Not so much a recital disc, US cellist Matt Haimovitz’s packed three-SACD set serves more as a bulging compendium of solo cello music from 1945 to the present day. It’s unlikely anyone would want to take in all 225 minutes of Haimovitz’s mammoth undertaking at a single sitting and his dramatic, vivid, forcefully projected playing, utterly persuasive though it is, also encourages dipping in and out.

For the most part the set comprises reissued material from the albums Haimovitz has released on his own Oxingale label, with a few new tracks thrown in. The ordering, however, has a convincing sense of light and shade, complexity and simplicity, even if the tracks’ contrasting acoustics – some recorded in a resonant church, others in a dry recording studio – make for sometimes unsettling listening.

Still, it’s an amazing achievement, from Philip Glass’s rapturous Orbit, which opens the set, through Elliott Carter’s two gnarly Figments to Toby Twining’s remarkable 9:11 Blues, a wail of anguish in spookily voice-like, bluesy cello harmonics.
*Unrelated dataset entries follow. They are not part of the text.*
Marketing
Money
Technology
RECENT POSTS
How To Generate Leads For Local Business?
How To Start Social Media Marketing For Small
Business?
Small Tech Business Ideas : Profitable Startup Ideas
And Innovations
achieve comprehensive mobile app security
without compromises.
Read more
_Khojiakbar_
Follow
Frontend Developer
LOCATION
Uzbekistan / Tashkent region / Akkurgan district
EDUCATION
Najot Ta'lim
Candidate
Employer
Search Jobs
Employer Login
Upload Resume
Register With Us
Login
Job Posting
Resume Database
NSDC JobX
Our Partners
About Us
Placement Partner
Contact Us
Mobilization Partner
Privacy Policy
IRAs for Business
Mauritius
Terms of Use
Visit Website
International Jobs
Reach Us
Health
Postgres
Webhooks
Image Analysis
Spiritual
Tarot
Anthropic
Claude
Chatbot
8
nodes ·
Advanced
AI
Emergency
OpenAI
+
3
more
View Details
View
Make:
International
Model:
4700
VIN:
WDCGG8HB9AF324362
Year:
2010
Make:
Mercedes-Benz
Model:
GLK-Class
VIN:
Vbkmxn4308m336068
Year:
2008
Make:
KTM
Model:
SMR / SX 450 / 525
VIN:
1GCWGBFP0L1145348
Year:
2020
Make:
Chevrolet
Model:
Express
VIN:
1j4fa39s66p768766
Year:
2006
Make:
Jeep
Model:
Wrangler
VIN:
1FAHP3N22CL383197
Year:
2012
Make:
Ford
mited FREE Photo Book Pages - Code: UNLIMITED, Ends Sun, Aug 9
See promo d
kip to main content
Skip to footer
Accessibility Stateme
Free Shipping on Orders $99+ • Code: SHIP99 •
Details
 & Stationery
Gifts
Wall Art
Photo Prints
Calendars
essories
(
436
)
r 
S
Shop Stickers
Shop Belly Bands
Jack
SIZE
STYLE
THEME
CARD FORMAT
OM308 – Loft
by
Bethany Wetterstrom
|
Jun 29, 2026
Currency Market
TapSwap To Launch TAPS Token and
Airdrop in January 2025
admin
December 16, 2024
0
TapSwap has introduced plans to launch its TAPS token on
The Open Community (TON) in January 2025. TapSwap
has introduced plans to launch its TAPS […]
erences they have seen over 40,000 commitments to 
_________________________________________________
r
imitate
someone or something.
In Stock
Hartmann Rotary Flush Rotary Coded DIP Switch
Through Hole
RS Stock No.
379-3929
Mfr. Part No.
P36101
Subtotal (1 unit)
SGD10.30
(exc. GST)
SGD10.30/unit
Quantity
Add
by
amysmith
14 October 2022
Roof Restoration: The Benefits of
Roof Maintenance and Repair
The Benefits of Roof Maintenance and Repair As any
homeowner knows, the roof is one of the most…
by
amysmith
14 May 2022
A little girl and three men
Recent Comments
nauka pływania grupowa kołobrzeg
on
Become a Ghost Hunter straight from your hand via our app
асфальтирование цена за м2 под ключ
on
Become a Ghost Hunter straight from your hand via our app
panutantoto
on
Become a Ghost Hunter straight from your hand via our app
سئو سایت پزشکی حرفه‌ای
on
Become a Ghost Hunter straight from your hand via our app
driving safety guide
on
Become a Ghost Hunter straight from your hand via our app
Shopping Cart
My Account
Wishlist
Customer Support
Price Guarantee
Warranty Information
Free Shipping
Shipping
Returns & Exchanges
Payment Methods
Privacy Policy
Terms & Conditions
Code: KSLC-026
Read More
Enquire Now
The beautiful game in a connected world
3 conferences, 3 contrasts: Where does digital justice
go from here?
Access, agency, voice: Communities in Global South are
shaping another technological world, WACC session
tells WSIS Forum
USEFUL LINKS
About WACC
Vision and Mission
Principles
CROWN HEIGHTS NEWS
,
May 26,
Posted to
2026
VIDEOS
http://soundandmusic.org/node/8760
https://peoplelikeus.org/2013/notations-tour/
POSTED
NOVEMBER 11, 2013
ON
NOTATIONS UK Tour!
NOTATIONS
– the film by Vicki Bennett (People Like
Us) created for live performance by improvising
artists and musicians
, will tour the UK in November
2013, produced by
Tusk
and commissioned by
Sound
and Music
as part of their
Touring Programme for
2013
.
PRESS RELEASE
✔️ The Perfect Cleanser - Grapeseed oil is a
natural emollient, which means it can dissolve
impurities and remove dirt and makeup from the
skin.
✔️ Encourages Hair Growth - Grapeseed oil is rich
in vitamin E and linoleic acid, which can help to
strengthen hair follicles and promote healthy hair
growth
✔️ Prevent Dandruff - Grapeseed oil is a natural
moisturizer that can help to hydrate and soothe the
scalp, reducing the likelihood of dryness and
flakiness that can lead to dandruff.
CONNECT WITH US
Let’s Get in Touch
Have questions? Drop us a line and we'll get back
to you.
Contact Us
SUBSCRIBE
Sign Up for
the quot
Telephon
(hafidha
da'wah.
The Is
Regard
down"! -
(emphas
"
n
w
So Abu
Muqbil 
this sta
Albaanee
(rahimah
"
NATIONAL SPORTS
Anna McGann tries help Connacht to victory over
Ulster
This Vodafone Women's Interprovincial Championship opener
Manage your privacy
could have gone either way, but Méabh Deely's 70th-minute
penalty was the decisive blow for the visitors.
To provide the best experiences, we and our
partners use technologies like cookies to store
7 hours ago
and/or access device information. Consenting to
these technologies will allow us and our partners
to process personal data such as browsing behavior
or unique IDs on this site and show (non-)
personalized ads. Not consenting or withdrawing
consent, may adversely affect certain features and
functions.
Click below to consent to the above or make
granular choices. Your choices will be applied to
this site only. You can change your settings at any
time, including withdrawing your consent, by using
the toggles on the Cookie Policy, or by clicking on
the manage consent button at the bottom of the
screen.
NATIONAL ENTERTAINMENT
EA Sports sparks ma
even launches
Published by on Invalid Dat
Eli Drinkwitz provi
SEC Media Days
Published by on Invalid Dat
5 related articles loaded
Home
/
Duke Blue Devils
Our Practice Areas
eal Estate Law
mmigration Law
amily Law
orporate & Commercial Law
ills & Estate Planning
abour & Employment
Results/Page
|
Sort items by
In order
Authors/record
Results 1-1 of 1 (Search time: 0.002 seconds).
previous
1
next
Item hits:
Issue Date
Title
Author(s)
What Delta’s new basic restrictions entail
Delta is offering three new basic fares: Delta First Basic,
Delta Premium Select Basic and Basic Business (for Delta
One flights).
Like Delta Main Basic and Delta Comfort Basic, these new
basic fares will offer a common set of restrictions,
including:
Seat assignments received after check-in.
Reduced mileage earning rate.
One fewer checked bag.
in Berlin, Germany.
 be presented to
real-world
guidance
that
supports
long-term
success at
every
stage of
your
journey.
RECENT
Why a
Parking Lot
Salvatore Sciarrino’s whispered Ai limiti della notte is full of unsettling, half-heard magic, and Ned Rorem’s After Reading Shakespeare, one of three meatier multi-movement pieces on the set’s final disc, vividly portrays the Bard’s heroes and villains.

What brings this bewildering diversity of music together is Haimovitz’s unstoppably committed, enthusiastic playing, superbly controlled in tone, attack, vibrato and more, but all put in the service of his vivid musical storytelling – and sounding splendidly rich and bronzed on his 1710 Gofriller cello.